Fall across a range of commodities, particularly dairy products, hits trade balance.
The gap between what New Zealand earns from the rest of the world through trade and investment and what it pays widened in the June quarter as falling dairy exports started to weigh on the trade balance.
The current account balance was $1.1 billion, following a bumper $1.5 billion surplus in the March quarter when goods exports hit a record high.
The fall in exports occurred across a range of commodities, Statistics New Zealand said, but dairy products were the most significant, falling in volume and price.
Dairy prices have continued to fall since the end of June in Fonterra's fortnightly auctions. Westpac yesterday cut its forecast for this season's payout to $5.30 a kilogram of milksolids from $8.40 last season.
For the year ended June the current account deficit was $5.8 billion, equivalent to 2.5 per cent of of gross domestic product. It is the smallest the annual deficit, measured against the size of the economy, has been for three and a half years.
But economists expect it to get worse from here. Consensus forecasts have the annual deficit over $10 billion by March next year and $13 billion the year after.
New Zealand's seasonally adjusted current account balance was a $2.0b deficit in the June 2014 quarter, up $1.4b from the March quarter's deficit
ASB economist Christina Leung said the June quarter was likely to mark the low point in the annual deficit relative to GDP as weaker commodity prices would start to impact on the trade balance over the second half of the year.
"The terms of trade will fall noticeably over the second half of 2014 as weaker export commodity prices dampen export receipts after the stellar past dairy season," she said. "Meanwhile, domestic demand will remain firm, including a further increase in construction activity. Consequently, import demand will lift further." ASB expects the current account deficit to peak at or above 6 per cent of GDP in late 2015.

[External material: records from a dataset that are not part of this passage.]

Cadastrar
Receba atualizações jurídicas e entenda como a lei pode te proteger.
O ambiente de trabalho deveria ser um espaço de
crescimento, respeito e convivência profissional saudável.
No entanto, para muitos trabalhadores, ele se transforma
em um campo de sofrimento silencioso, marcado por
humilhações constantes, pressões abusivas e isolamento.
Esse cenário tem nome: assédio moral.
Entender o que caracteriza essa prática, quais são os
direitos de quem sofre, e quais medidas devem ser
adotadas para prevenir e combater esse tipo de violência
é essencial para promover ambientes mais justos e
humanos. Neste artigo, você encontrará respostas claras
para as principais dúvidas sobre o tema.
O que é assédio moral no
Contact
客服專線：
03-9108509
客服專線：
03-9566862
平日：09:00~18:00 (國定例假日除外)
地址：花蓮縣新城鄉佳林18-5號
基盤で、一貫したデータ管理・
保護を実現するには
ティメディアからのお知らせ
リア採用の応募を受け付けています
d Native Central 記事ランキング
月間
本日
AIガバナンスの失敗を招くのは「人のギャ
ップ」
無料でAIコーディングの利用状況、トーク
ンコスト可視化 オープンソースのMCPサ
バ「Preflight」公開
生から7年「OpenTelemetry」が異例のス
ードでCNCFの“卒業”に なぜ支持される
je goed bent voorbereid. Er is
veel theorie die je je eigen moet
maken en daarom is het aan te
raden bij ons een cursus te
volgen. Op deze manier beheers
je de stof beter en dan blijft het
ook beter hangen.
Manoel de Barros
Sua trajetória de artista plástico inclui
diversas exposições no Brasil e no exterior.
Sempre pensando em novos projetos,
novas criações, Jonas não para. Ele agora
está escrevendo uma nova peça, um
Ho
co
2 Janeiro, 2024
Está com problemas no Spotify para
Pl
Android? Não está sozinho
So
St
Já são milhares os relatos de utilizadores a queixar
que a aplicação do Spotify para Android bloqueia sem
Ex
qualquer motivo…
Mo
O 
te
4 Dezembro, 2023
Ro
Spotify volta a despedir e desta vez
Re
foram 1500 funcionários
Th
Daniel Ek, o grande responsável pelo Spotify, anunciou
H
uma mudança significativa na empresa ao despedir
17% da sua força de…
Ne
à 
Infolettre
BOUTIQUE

In the June quarter the services balance was almost unchanged on a seasonally adjusted basis at a surplus of $460 million, while the income deficit was $100 million wider at $2.8 billion. Over the year foreign-owned companies reinvested 47c in the dollar of their $8.1 billion in profits, repatriating the rest in dividends.
The cumulative effect of decades of current account deficits is $336 billion of foreign claims on the New Zealand economy, or $150 billion net of New Zealand assets abroad.
The $150 billion of net liabilities is equivalent to 65.3 per cent of GDP. It is the lowest, measured against the size of the economy, that measure has been for 13 years.
It had been assisted by ongoing change in the composition of banks' funding, from offshore term borrowing to domestic deposits, Bank of New Zealand economist Craig Ebert said.
But it is flattered by the fact that $4.9 billion of earthquake-related claims on foreign reinsurers yet to be paid out - about a quarter of the total. In the meantime the claims count as foreign assets, without which the ratio of net foreign liabilities to GDP would be more than 2 percentage points higher, but still well down on the peak of 86 per cent five years ago.
As the inflow of reinsurance money dwindles the associated buying pressure on the New Zealand dollar will moderate. In the latest quarter net foreign debt rose by $2 billion to $142 billion, but that was offset by valuation gains on New Zealand-owned foreign shares.